For decades, antibodies have been one of the crown jewels of modern medicine—powerful molecules that can neutralize viruses, tame autoimmune diseases, and revolutionize cancer care. Yet despite their promise, actually synthesizing and studying them has been one of the most stubborn bottlenecks in antibody discovery.
Characterizing antibodies has traditionally required painstaking, one-by-one synthesis and testing, a process that can take weeks to months for a single candidate. With trillions of potential antibody combinations in the human body, this slow pace has left researchers searching for a scalable solution.
Now, scientists at the University of Illinois Urbana-Champaign have unveiled a new platform, called oPool+ display, that can rapidly build and test hundreds of antibodies in parallel. The study titled, “High-throughput synthesis and specificity characterization of natively paired influenza hemagglutinin antibodies with oPool+ display,” was published in Science Translational Medicine and describes how the method can shrink weeks or months of benchwork into just a few days, while cutting costs.
“In a research lab, each antibody can take one person weeks to months to produce and analyze. So we asked, how can we scale this up in a way that lets us really understand this extremely diverse class of molecules?” said first author Wenhao “Owen” Ouyang, a graduate student in biochemistry. “Instead of analyzing one antibody at a time, this approach let us evaluate thousands of antibody–antigen interactions in just a few days.”
How oPool+ display works
The platform merges two powerful approaches: oligo pool synthesis and mRNA display. Together, these tools allowed the scientists to synthesize large libraries of antibodies and directly screen their binding properties against panels of variants.
“As a proof of concept, we applied oPool+ display to probe the binding specificity of more than 300 uncommon influenza hemagglutinin-specific antibodies against nine hemagglutinin variants through 16 screens. More than 5,000 binding tests were performed in three to five days of hands-on time with further scaling potential. Follow-up structural and functional analysis of two antibodies revealed the versatility of the human immunoglobulin gene segment D3-3 (IGHD-3-3) in recognizing the hemagglutinin stem,” wrote the authors
By mapping these interactions, the researchers could identify shared features across antibodies from different individuals—an insight that could help explain why some immune responses are broadly protective. “This is one of the key research areas for influenza vaccination research,” Ouyang noted, “because we would like to have a vaccine that works for everyone.” Finding common antibody features among different people is a big step toward that goal, he added.
Looking ahead
Beyond influenza, the researchers see broad applications for oPool+ display. They are already working to expand the platform from hundreds to thousands, or even tens of thousands, of antibodies. Such scale could potentially accelerate discovery across infectious diseases, cancer, and autoimmune disorders.

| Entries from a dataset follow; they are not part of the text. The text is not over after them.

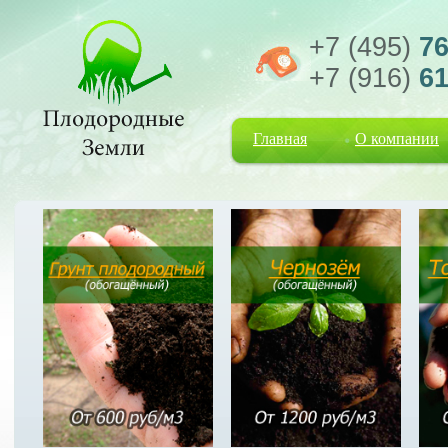
+7 (495)
76
+7 (916)
61
Главная
О компании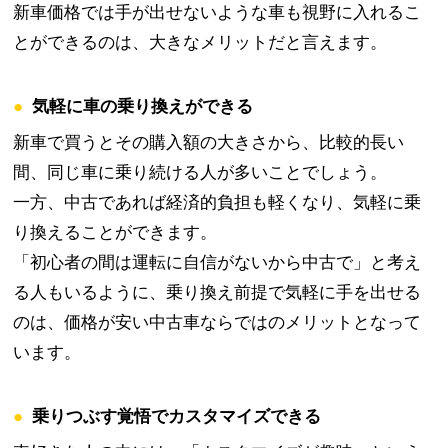
新車価格では手が出せないような車も視野に入れるこ
とができるのは、大きなメリットだと言えます。
●気軽に車の乗り換えができる
新車で買うとその購入額の大きさから、比較的長い
間、同じ車に乗り続ける人が多いことでしょう。
一方、中古であれば経済的負担も軽くなり、気軽に乗
り換えることができます。
「初心者の間は運転に自信がないから中古で」と考え
る人もいるように、乗り換え前提で気軽に手を出せる
のは、価格が安い中古車ならではのメリットとなって
います。
●乗りつぶす覚悟でカスタマイズできる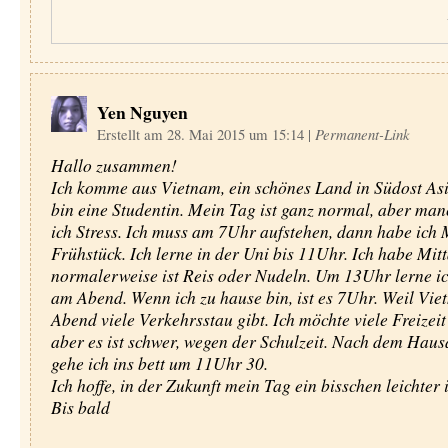
Yen Nguyen
Erstellt am 28. Mai 2015 um 15:14
|
Permanent-Link
Hallo zusammen!
Ich komme aus Vietnam, ein schönes Land in Südost Asia
bin eine Studentin. Mein Tag ist ganz normal, aber ma
ich Stress. Ich muss am 7Uhr aufstehen, dann habe ich 
Frühstück. Ich lerne in der Uni bis 11Uhr. Ich habe Mit
normalerweise ist Reis oder Nudeln. Um 13Uhr lerne ic
am Abend. Wenn ich zu hause bin, ist es 7Uhr. Weil Vi
Abend viele Verkehrsstau gibt. Ich möchte viele Freizeit
aber es ist schwer, wegen der Schulzeit. Nach dem Hau
gehe ich ins bett um 11Uhr 30.
Ich hoffe, in der Zukunft mein Tag ein bisschen leichter i
Bis bald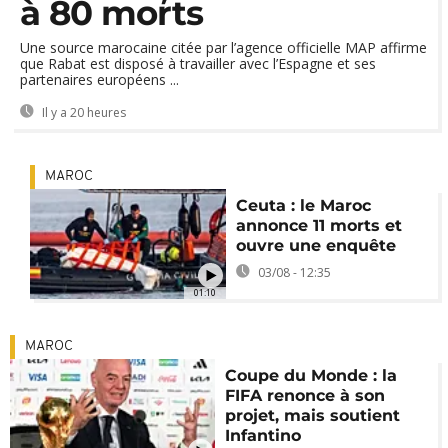
à 80 morts
Une source marocaine citée par l’agence officielle MAP affirme
que Rabat est disposé à travailler avec l’Espagne et ses
partenaires européens ...
Il y a 20 heures
MAROC
Ceuta : le Maroc
annonce 11 morts et
ouvre une enquête
03/08 - 12:35
01:10
MAROC
Coupe du Monde : la
FIFA renonce à son
projet, mais soutient
Infantino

The technology may also serve as a critical testing ground for artificial intelligence models that predict antibody structures and binding profiles. “We could easily create an AI model that can make a lot of predictions,” Ouyang said. “But we don’t really have an idea of how accurate they are because we haven’t had any way to systematically validate the results. So we are excited about using AI to create predictions of antibodies and then validating them in real time with oPool+, and feeding the results back to the AI model to continually improve it.”
Over 150 different FDA-approved antibody therapeutics are being used in clinical settings to treat diseases from cancer to infectious diseases to autoimmune diseases. With a rapid, high-throughput method like ours, if we can search for a potential antibody candidate that’s really good against a certain disease, then it has great potential in becoming an effective therapeutic, said Ouyang.